Au final, cette mayonnaise (qui pourrait être goûteuse) ne prend guère. Contrairement à Reynolds, Sylvie Denis n'est pas une scientifique et ça se sent, la façon dont s'intègre la science dans le flot du récit est au mieux maladroite, souvent aberrante. Ensuite, il y a une inadéquation patente entre le style et le sujet ; même quand quelqu'un se fait décapiter (ou écorcher) la courbe stylistique reste définitivement plate (on croirait lire un compte-rendu du réunion Tupperware). À peu de choses près, c'est de la S-F écrite comme Heinlein en écrivait dans les années 50 (l'humour en moins), sauf que les thématiques sont (beaucoup) plus modernes et aspirent par conséquent à une pyrotechnie stylistique à laquelle Sylvie Denis ne se risque pas (l'apport d'Heinlein est mal digéré, la science fait des grumeaux ; celui d'Alfred Bester a été purement et simplement perdu en route). On ajoutera à cela des personnages en papier qui n'ont pas (ou peu) de pulsions sexuelles et autres problèmes de tuyauterie et qui, pour la plupart, rêvent de ne plus être de simples créatures de chair et de sang (tout le roman suinte de cette idée que le bonheur est dans la post-humanité libérée des contingences charnelles et la surintelligence qui va de pair).

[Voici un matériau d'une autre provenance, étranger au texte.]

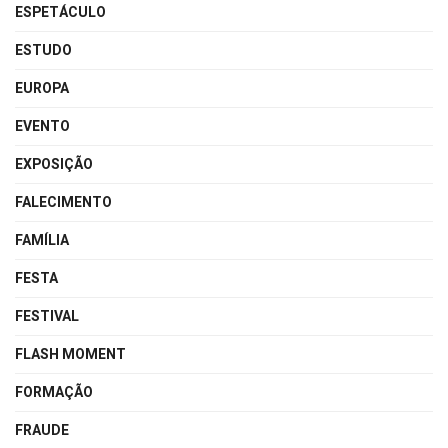
ESPETÁCULO
ESTUDO
EUROPA
EVENTO
EXPOSIÇÃO
FALECIMENTO
FAMÍLIA
FESTA
FESTIVAL
FLASH MOMENT
FORMAÇÃO
FRAUDE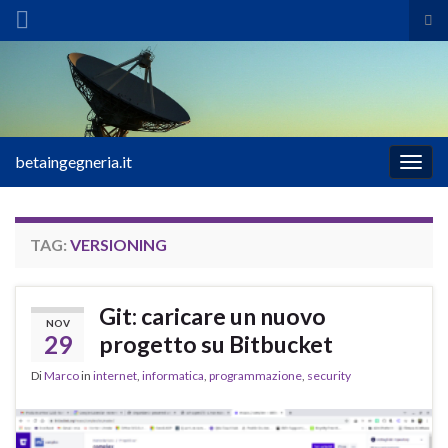
Atti
il
Search for:
mod
di
ric
betaingegneria.it
Attiv
la
navig
TAG:
VERSIONING
Git: caricare un nuovo
NOV
29
progetto su Bitbucket
Di
Marco
in
internet
,
informatica
,
programmazione
,
security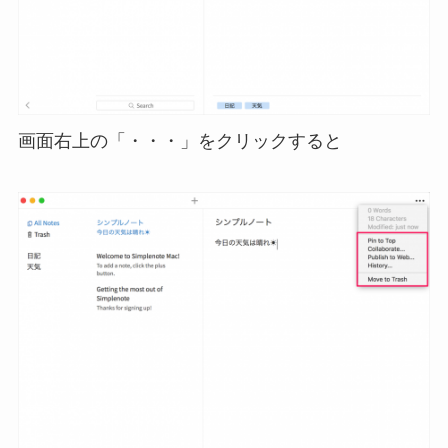
画面右上の「・・・」をクリックすると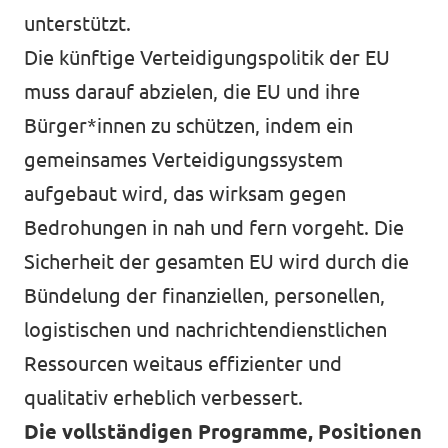
unterstützt.
Die künftige Verteidigungspolitik der EU
muss darauf abzielen, die EU und ihre
Bürger*innen zu schützen, indem ein
gemeinsames Verteidigungssystem
aufgebaut wird, das wirksam gegen
Bedrohungen in nah und fern vorgeht. Die
Sicherheit der gesamten EU wird durch die
Bündelung der finanziellen, personellen,
logistischen und nachrichtendienstlichen
Ressourcen weitaus effizienter und
qualitativ erheblich verbessert.
Die vollständigen Programme, Positionen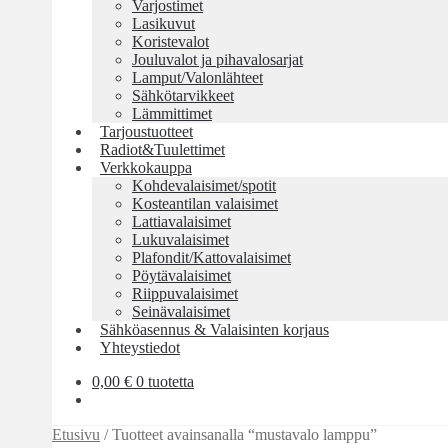
Varjostimet
Lasikuvut
Koristevalot
Jouluvalot ja pihavalosarjat
Lamput/Valonlähteet
Sähkötarvikkeet
Lämmittimet
Tarjoustuotteet
Radiot&Tuulettimet
Verkkokauppa
Kohdevalaisimet/spotit
Kosteantilan valaisimet
Lattiavalaisimet
Lukuvalaisimet
Plafondit/Kattovalaisimet
Pöytävalaisimet
Riippuvalaisimet
Seinävalaisimet
Sähköasennus & Valaisinten korjaus
Yhteystiedot
0,00
€
0 tuotetta
Etusivu
/
Tuotteet avainsanalla “mustavalo lamppu”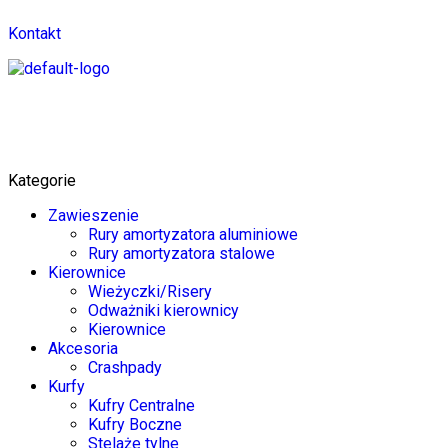
Kontakt
Kategorie
Zawieszenie
Rury amortyzatora aluminiowe
Rury amortyzatora stalowe
Kierownice
Wieżyczki/Risery
Odważniki kierownicy
Kierownice
Akcesoria
Crashpady
Kurfy
Kufry Centralne
Kufry Boczne
Stelaże tylne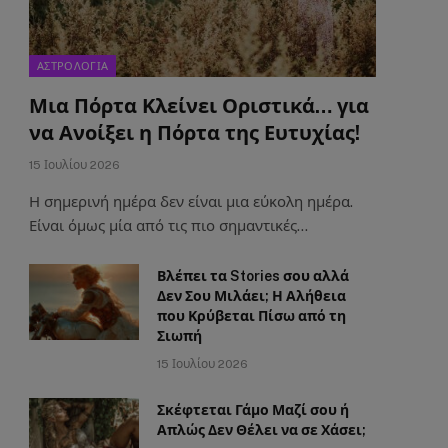
ΑΣΤΡΟΛΟΓΙΑ
Μια Πόρτα Κλείνει Οριστικά… για
να Ανοίξει η Πόρτα της Ευτυχίας!
15 Ιουλίου 2026
Η σημερινή ημέρα δεν είναι μια εύκολη ημέρα.
Είναι όμως μία από τις πιο σημαντικές…
Βλέπει τα Stories σου αλλά
Δεν Σου Μιλάει; Η Αλήθεια
που Κρύβεται Πίσω από τη
Σιωπή
15 Ιουλίου 2026
Σκέφτεται Γάμο Μαζί σου ή
Απλώς Δεν Θέλει να σε Χάσει;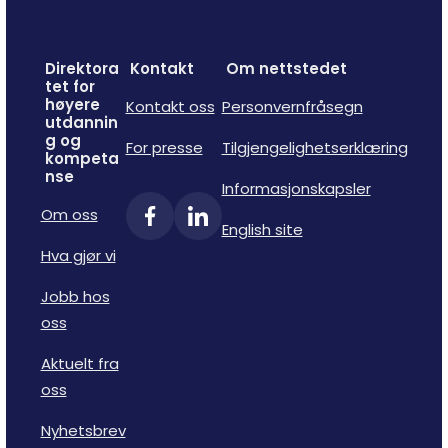
Direktora
Kontakt
Om nettstedet
tet for
høyere
Kontakt oss
Personvernfråsegn
utdannin
g og
For presse
Tilgjengelighetserklæring
kompeta
nse
Informasjonskapsler
Om oss
English site
Hva gjør vi
Jobb hos
oss
Aktuelt fra
oss
Nyhetsbrev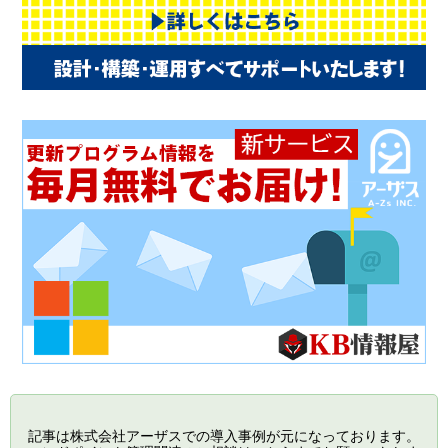
記事は株式会社アーザスでの導入事例が元になっております。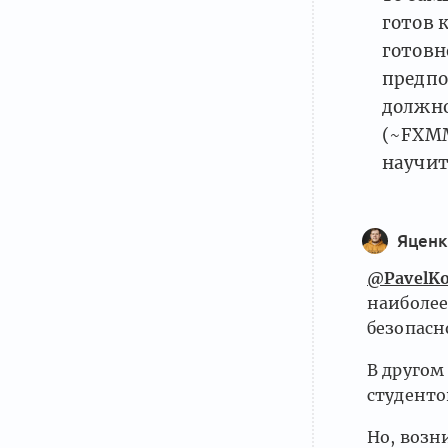
готов к
готовн
предпо
должно
(~FXMM
научит
Яценк
@PavelKo
наиболее
безопасн
В другом
студенто
Но, возн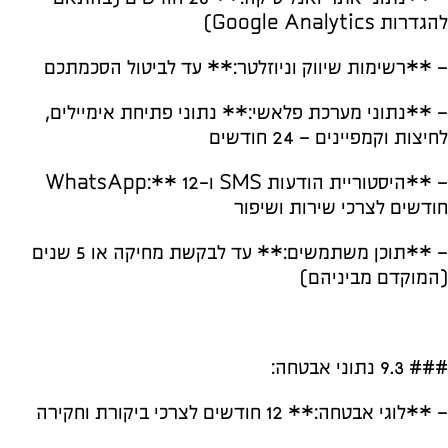
להגדרות Google Analytics)
– **רשימות שיווק וניוזלטר:** עד לביטול הסכמתכם
– **נתוני מערכת פלאשי:** נתוני פתיחת אימיילים,
לחיצות וקמפיינים – 24 חודשים
– **היסטוריית הודעות SMS ו-WhatsApp:** 12
חודשים לצרכי שירות ושיפור
– **תוכן משתמשים:** עד לבקשת מחיקה או 5 שנים
(המוקדם מביניהם)
### 9.3 נתוני אבטחה:
– **לוגי אבטחה:** 12 חודשים לצרכי ביקורת וחקירה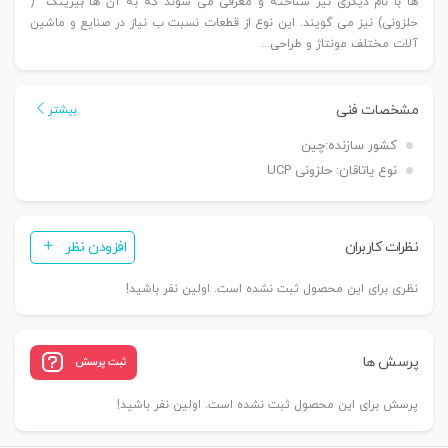
ها با نام دیگری نیز شناخته و معرفی می شوند که به آن ها بیرینگ (
حلزونی) نیز می گویند. این نوع از قطعات نسبت ب نیاز در صنایع و ماشین
آلات مختلف مونتاژ و طراحی...
مشخصات فنی
بیشتر
کشور سازنده:
چین
نوع یاتاقان:
حلزونی UCP
نظرات کاربران
افزودن نظر
نظری برای این محصول ثبت نشده است. اولین نفر باشید!
پرسش ها
ثبت پرسش
پرسش برای این محصول ثبت نشده است. اولین نفر باشید!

Au bout de deux cents pages (sur 440), entre deux bâillements d'ennui, on en est réduit à attendre la découverte des Ewoks Ninhsis (que promet une quatrième de couverture qui raconte à peu de choses près tout le livre). Une découverte de l'autre qui aurait pu nous donner de belles pages à la Jack Vance, mais n'offre, au final, pas grand-chose (du sous Ursula le Guin, à mon humble avis ; à comparer avec Les Fils de la sorcière de Mary Gentle et The Woman of the iron people de Eleanor Arnason).

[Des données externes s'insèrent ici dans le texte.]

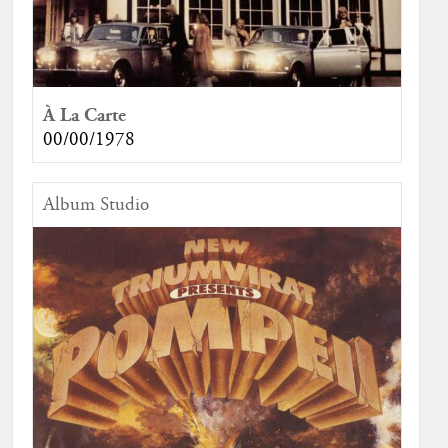
À La Carte
00/00/1978
Album Studio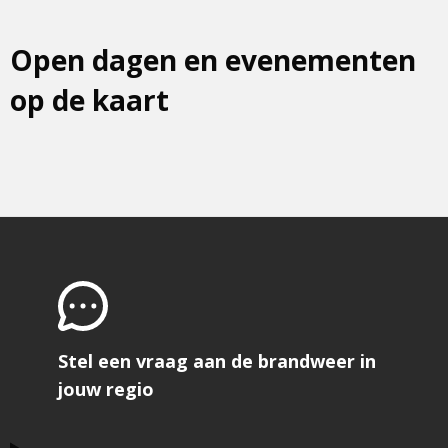
Open dagen en evenementen
op de kaart
Stel een vraag aan de brandweer in
jouw regio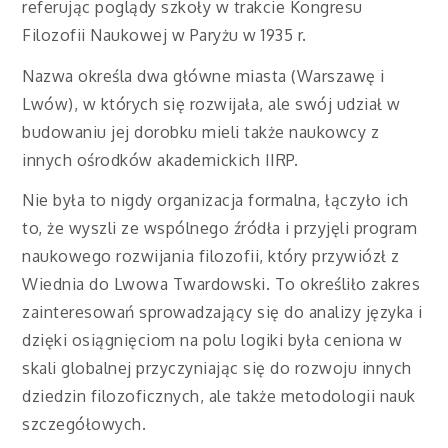
referując poglądy szkoły w trakcie Kongresu
Filozofii Naukowej w Paryżu w 1935 r.
Nazwa określa dwa główne miasta (Warszawę i
Lwów), w których się rozwijała, ale swój udział w
budowaniu jej dorobku mieli także naukowcy z
innych ośrodków akademickich IIRP.
Nie była to nigdy organizacja formalna, łączyło ich
to, że wyszli ze wspólnego źródła i przyjęli program
naukowego rozwijania filozofii, który przywiózł z
Wiednia do Lwowa Twardowski. To określiło zakres
zainteresowań sprowadzający się do analizy języka i
dzięki osiągnięciom na polu logiki była ceniona w
skali globalnej przyczyniając się do rozwoju innych
dziedzin filozoficznych, ale także metodologii nauk
szczegółowych.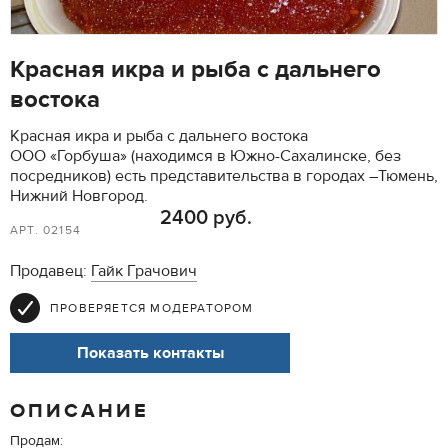
Красная икра и рыба с дальнего
востока
Красная икра и рыба с дальнего востока
ООО «Горбуша» (находимся в Южно-Сахалинске, без
посредников) есть представительства в городах –Тюмень,
Нижний Новгород.
2400 руб.
АРТ. 02154
Продавец:
Гайк Грачович
ПРОВЕРЯЕТСЯ МОДЕРАТОРОМ
Показать контакты
ОПИСАНИЕ
Продам: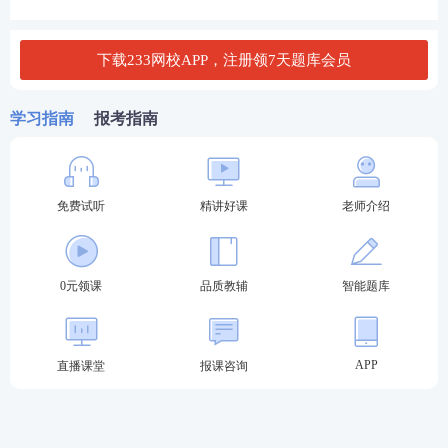
B．任用未取得任职条件的人员担任董事
下载233网校APP，注册领7天题库会员
C．未按中国证监会的要求更换或者调整高级管理人
员
学习指南
报考指南
D．任用中国证监会认定的不适当人选担任高级管理
人员
免费试听
精讲好课
老师介绍
查看答案
0元领课
品质教辅
智能题库
更多模拟套卷、历年
真题
、章节练习，欢迎进入233
网校期货从业题库刷题！微信搜索【
233网校期货从
业题库
】或者【
233网校金融类题库
】，都可以进入
APP
直播课堂
报课咨询
小程序快速刷题，也可以扫描下图二维码进行刷题。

Evidemment, on ne peut pas dire que le livre soit mauvais (il y a même des passages fort réussis — ceux avec Kiris T. Kiris -, et l'ensemble se lit, comme on dit), mais on attendait tant du premier roman de S-F de Sylvie Denis, sans doute trop, et le résultat déçoit. Le manque d'engagement dans l'écriture, la construction ambitieuse mais mal maîtrisée, le côté pataud des scènes d'action, la mièvrerie remarquable de l'ensemble (là où on serait en droit d'attendre du vertige psychologique, un peu de cruauté, une folie liée à toute la technologie que côtoient et utilisent les personnages), tout cela donne un livre qu'on oublie au fur et à mesure de sa lecture, un fouillis un brin ennuyeux, dépourvu de vision déstabilisante, contrairement à nombre de ses influences anglo-saxonnes.
Si on me permet une petite sortie de route, je glisserai sur un « ressenti de lecture » : plonger dans La Saison des singes m'a fait involontairement replonger dans le dernier livre de Thierry Di Rollo, Les Trois reliques d'Orvil Fisher qui est loin d'être mon Di Rollo préféré (je ne me remets toujours pas du diptyque La Lumière des morts/La Profondeur des tombes)… Quel est le rapport ? Justement, il n'y en a aucun… On est aux deux bouts du même spectre, celui de la S-F : d'un côté un livre gras/ennuyeux/mou/bordélique qui nous parle de l'autre (ninhsis, post-humains) et si peu de nous, de l'autre un texte court, cru, d'un engagement stylistique total ou presque qui nous parle de nous et si peu de l'autre (les anhumains). À force d'être dégraissé jusqu'à l'os, Les Trois reliques d'Orvil Fisher perd — à mon humble avis — une bonne partie de son impact potentiel ; à trop être grassouillet, bavard et gentillet, La Saison des singes perd tout impact ou presque. Comme j'aurais aimé que Sylvie Denis ait un engagement stylistique à la hauteur de son sujet, des mondes qu'elle veut décrire, des personnages qu'elle met en scène, de leurs dilemmes. Nous aurions eu là un grand livre, digne des meilleurs Banks, ou d'Alastair Reynolds.
On rappellera à ceux qui l'ignoreraient que Sylvie Denis est l'autrice d'un excellent recueil de nouvelles : Jardins virtuels et d'un assez intéressant roman de fantasy : Haute-école (bien que longuet et bordélique lui aussi). À ce jour, Jardins virtuels reste sont meilleur ouvrage. La Saison des singes se termine sur un cliffhanger, et appelle donc une (ou plusieurs) suite… il y a fort à parier qu'un autre que moi en fera la critique dans Bifrost.